From the line containing "moments of connection" down to the last line of the material, output each line exactly as it appears, excluding pictures.

Extracted data:
==============================

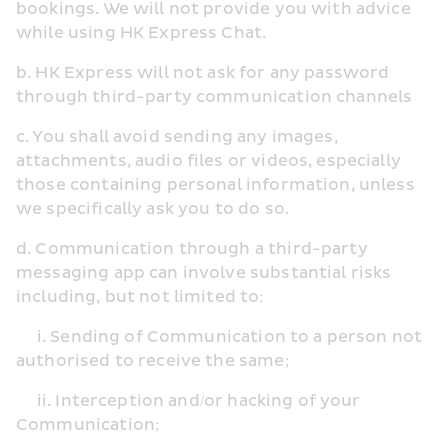
bookings. We will not provide you with advice 
while using HK Express Chat.
b. HK Express will not ask for any password 
through third-party communication channels
c. You shall avoid sending any images, 
attachments, audio files or videos, especially 
those containing personal information, unless 
we specifically ask you to do so.
d. Communication through a third-party 
messaging app can involve substantial risks 
including, but not limited to:
     i. Sending of Communication to a person not 
authorised to receive the same;
     ii. Interception and/or hacking of your 
Communication;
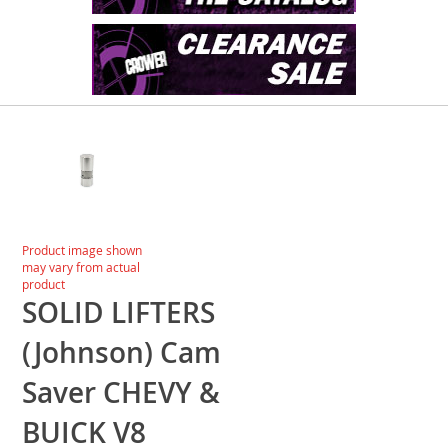
Skip
to
the
end
of
the
images
Skip
Product image shown
gallery
to
may vary from actual
the
product
beginning
SOLID LIFTERS
of
the
(Johnson) Cam
images
gallery
Saver CHEVY &
BUICK V8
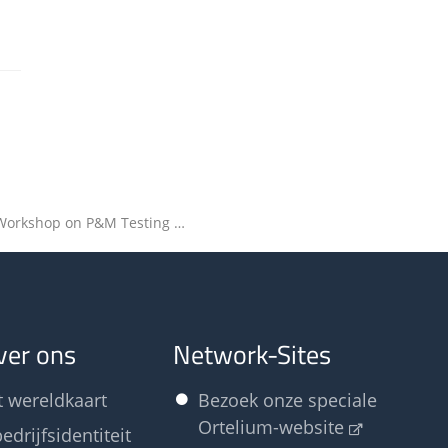
2020 Odour Workshop on P&M Testing – Final programme available
ver ons
Network-Sites
t wereldkaart
Bezoek onze speciale
Ortelium-website
edrijfsidentiteit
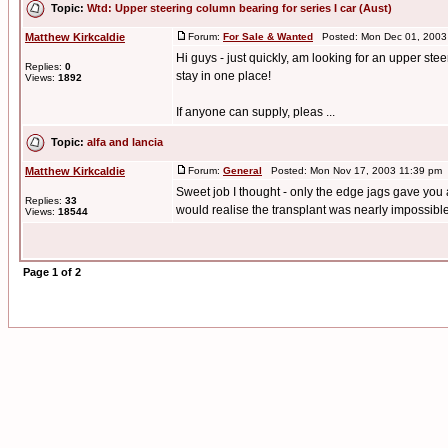
Topic:
Wtd: Upper steering column bearing for series I car (Aust)
Matthew Kirkcaldie
Forum:
For Sale & Wanted
Posted: Mon Dec 01, 2003
Hi guys - just quickly, am looking for an upper ste
Replies:
0
stay in one place!
Views:
1892
If anyone can supply, pleas ...
Topic:
alfa and lancia
Matthew Kirkcaldie
Forum:
General
Posted: Mon Nov 17, 2003 11:39 pm
Sweet job I thought - only the edge jags gave you
Replies:
33
would realise the transplant was nearly impossible
Views:
18544
Page
1
of
2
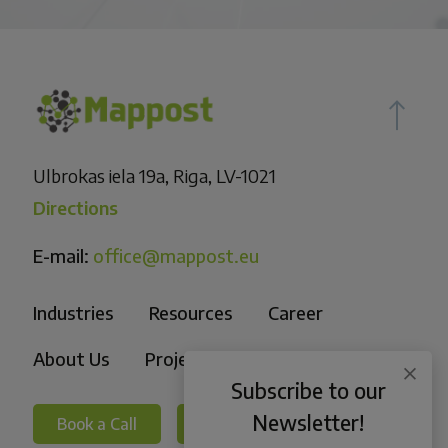
Ulbrokas iela 19a, Riga, LV-1021
Directions
E-mail:
office@mappost.eu
Industries
Resources
Career
About Us
Projects
Subscribe to our
Newsletter!
Book a Call
Book a Call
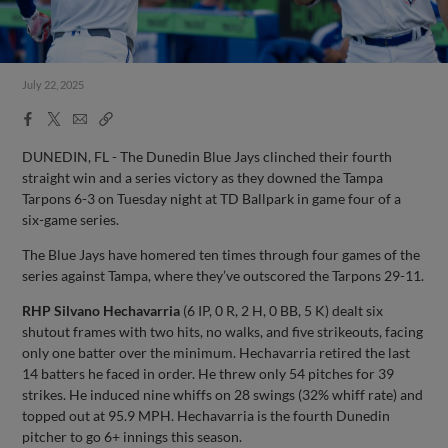
July 22, 2025
Facebook
X
Email
Copy
Share
Share
Link
DUNEDIN, FL - The Dunedin Blue Jays clinched their fourth
straight win and a series victory as they downed the Tampa
Tarpons 6-3 on Tuesday night at TD Ballpark in game four of a
six-game series.
The Blue Jays have homered ten times through four games of the
series against Tampa, where they’ve outscored the Tarpons 29-11.
RHP Silvano Hechavarria
(6 IP, 0 R, 2 H, 0 BB, 5 K) dealt six
shutout frames with two hits, no walks, and five strikeouts, facing
only one batter over the minimum. Hechavarria retired the last
14 batters he faced in order. He threw only 54 pitches for 39
strikes. He induced nine whiffs on 28 swings (32% whiff rate) and
topped out at 95.9 MPH. Hechavarria is the fourth Dunedin
pitcher to go 6+ innings this season.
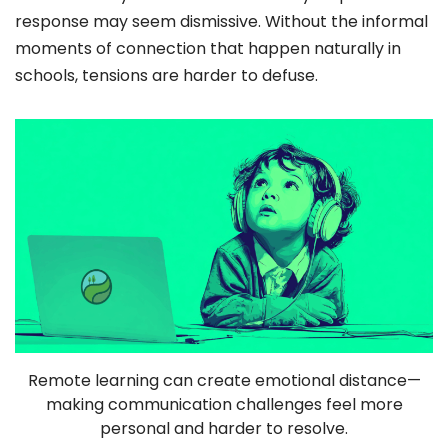
response may seem dismissive. Without the informal
moments of connection that happen naturally in
schools, tensions are harder to defuse.
Remote learning can create emotional distance—
making communication challenges feel more
personal and harder to resolve.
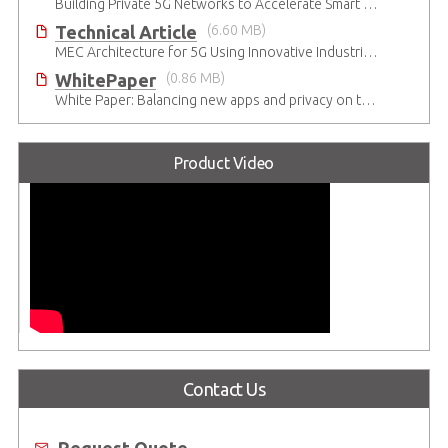
Building Private 5G Networks to Accelerate Smart Manufacturing
Technical Article
(6.60 MB)
MEC Architecture for 5G Using Innovative Industrial Cloud Computing Platforms
WhitePaper
(0.86 MB)
White Paper: Balancing new apps and privacy on the 5G Edge: Opinions and views of Millennials
Product Video
Contact Us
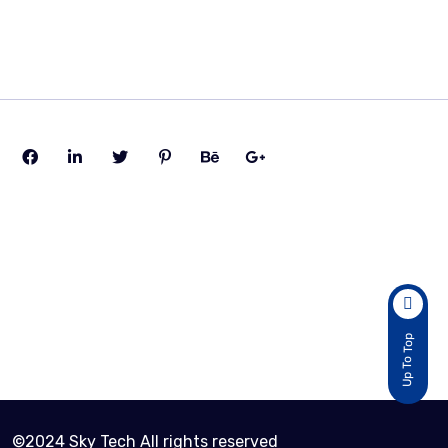
Cart Page
Active Customers
2
Total Sold Item
Up To Top
30
©2024 Sky Tech All rights reserved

==============================

Exercise output:
moments of connection that happen naturally in
schools, tensions are harder to defuse.
Remote learning can create emotional distance—
making communication challenges feel more
personal and harder to resolve.
Building Private 5G Networks to Accelerate Smart Manufacturing
Technical Article
(6.60 MB)
MEC Architecture for 5G Using Innovative Industrial Cloud Computing Platforms
WhitePaper
(0.86 MB)
White Paper: Balancing new apps and privacy on the 5G Edge: Opinions and views of Millennials
Product Video
Contact Us
Cart Page
Active Customers
2
Total Sold Item
Up To Top
30
©2024 Sky Tech All rights reserved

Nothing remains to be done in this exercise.